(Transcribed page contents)
[Start of section]
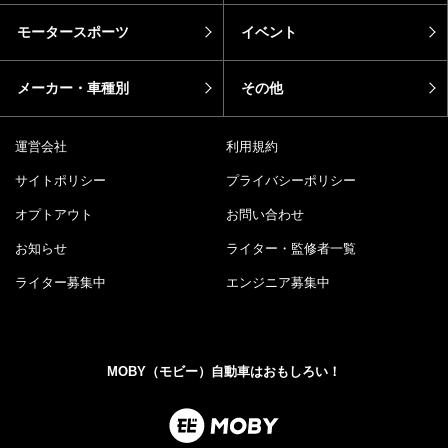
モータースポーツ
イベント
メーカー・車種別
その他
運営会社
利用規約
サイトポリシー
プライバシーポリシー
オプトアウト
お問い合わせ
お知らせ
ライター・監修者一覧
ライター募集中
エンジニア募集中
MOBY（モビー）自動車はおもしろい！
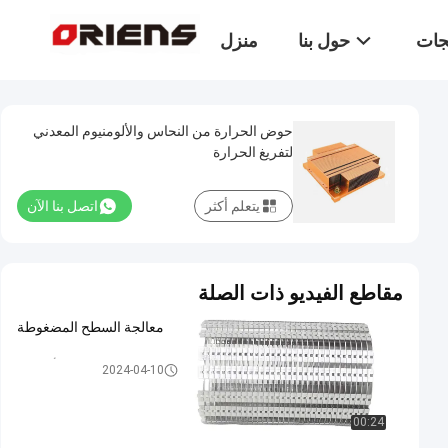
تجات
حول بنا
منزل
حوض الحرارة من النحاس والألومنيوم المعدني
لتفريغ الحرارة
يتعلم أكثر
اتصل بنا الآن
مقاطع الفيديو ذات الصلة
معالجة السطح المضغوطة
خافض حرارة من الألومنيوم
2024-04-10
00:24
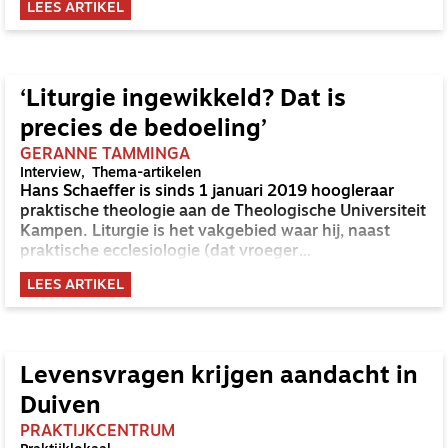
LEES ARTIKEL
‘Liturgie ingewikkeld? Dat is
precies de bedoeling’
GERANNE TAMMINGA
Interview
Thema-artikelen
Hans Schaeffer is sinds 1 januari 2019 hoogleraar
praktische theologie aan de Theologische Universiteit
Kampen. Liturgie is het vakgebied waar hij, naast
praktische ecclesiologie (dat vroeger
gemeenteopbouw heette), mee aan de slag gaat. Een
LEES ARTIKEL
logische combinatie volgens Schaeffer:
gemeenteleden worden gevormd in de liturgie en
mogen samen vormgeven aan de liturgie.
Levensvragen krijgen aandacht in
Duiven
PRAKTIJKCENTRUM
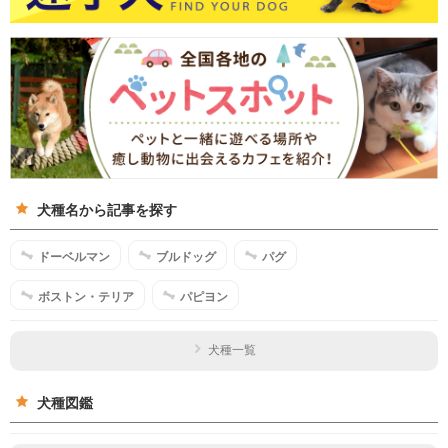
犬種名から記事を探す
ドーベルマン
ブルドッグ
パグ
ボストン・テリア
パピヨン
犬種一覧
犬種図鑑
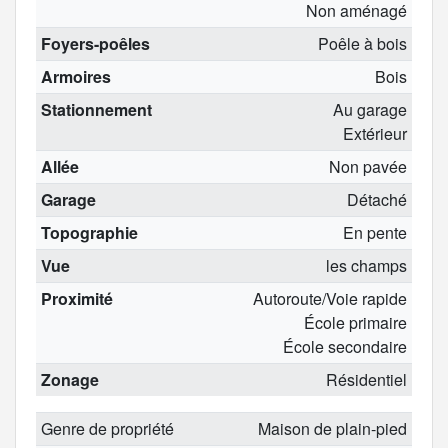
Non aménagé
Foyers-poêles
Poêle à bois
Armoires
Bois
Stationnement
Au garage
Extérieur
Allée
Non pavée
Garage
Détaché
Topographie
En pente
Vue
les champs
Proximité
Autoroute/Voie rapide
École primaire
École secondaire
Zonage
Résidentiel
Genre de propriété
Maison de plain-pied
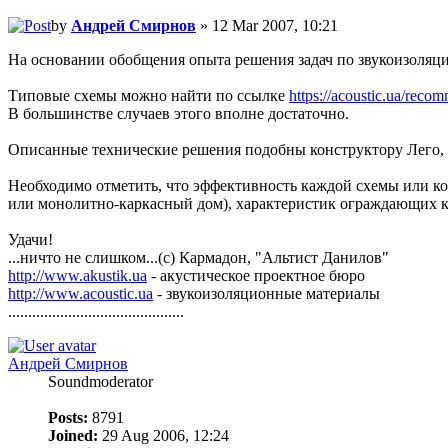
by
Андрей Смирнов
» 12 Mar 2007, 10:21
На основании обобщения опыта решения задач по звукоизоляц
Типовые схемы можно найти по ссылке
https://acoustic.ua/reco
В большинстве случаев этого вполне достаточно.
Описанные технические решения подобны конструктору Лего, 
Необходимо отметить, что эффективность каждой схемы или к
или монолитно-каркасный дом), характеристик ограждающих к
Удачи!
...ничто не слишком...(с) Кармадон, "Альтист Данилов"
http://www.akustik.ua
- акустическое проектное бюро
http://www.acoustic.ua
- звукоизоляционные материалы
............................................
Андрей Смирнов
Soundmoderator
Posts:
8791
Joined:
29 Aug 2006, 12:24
[End of section]
[Start of section]
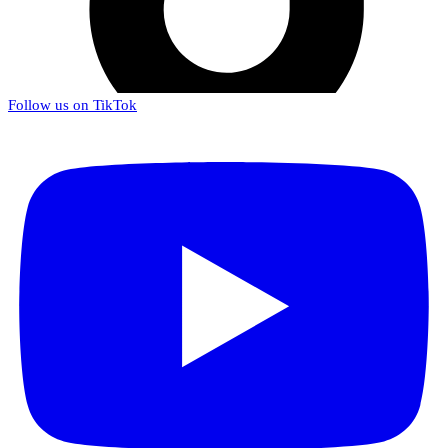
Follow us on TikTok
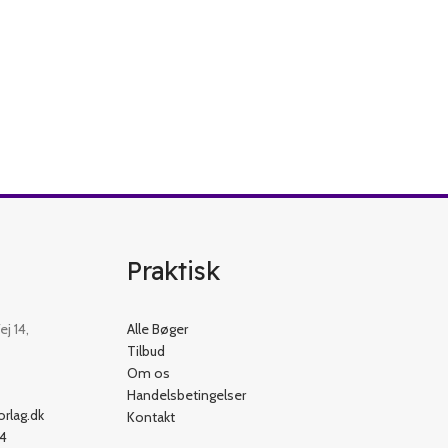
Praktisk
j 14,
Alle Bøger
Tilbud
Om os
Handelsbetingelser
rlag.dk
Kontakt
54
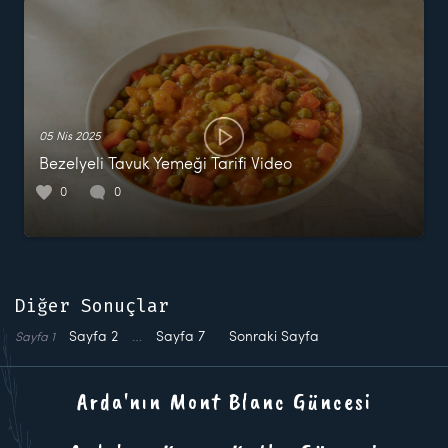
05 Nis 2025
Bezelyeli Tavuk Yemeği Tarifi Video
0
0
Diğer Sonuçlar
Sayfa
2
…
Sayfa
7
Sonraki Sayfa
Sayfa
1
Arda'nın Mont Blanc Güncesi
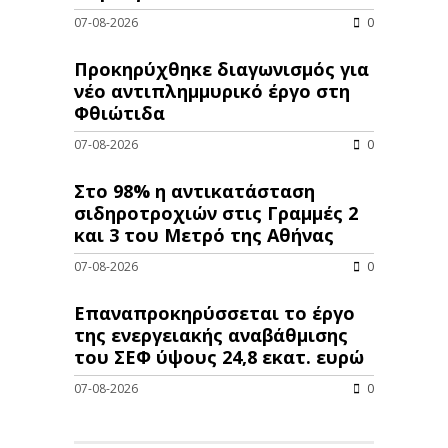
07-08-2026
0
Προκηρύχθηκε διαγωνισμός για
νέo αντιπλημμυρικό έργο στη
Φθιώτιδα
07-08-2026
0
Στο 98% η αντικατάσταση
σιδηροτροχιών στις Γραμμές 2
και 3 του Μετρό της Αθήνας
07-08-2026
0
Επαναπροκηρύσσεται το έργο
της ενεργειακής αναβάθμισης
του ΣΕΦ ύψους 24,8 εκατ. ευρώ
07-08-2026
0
[End of section]
[Start of section]
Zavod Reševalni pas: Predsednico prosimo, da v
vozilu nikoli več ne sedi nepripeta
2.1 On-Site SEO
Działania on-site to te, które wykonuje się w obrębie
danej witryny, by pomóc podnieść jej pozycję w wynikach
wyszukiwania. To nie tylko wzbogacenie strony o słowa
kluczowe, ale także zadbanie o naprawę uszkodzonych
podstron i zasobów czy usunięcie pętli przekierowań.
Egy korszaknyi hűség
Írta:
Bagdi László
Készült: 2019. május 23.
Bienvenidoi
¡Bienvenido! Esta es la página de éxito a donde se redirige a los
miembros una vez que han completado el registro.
[End of section]
ABOUT THIS EXERCISE: Look through the entries above, find each line containing "الحرارة", and copy it.

WRITTEN RESPONSE:
حوض الحرارة من النحاس والألومنيوم المعدني
لتفريغ الحرارة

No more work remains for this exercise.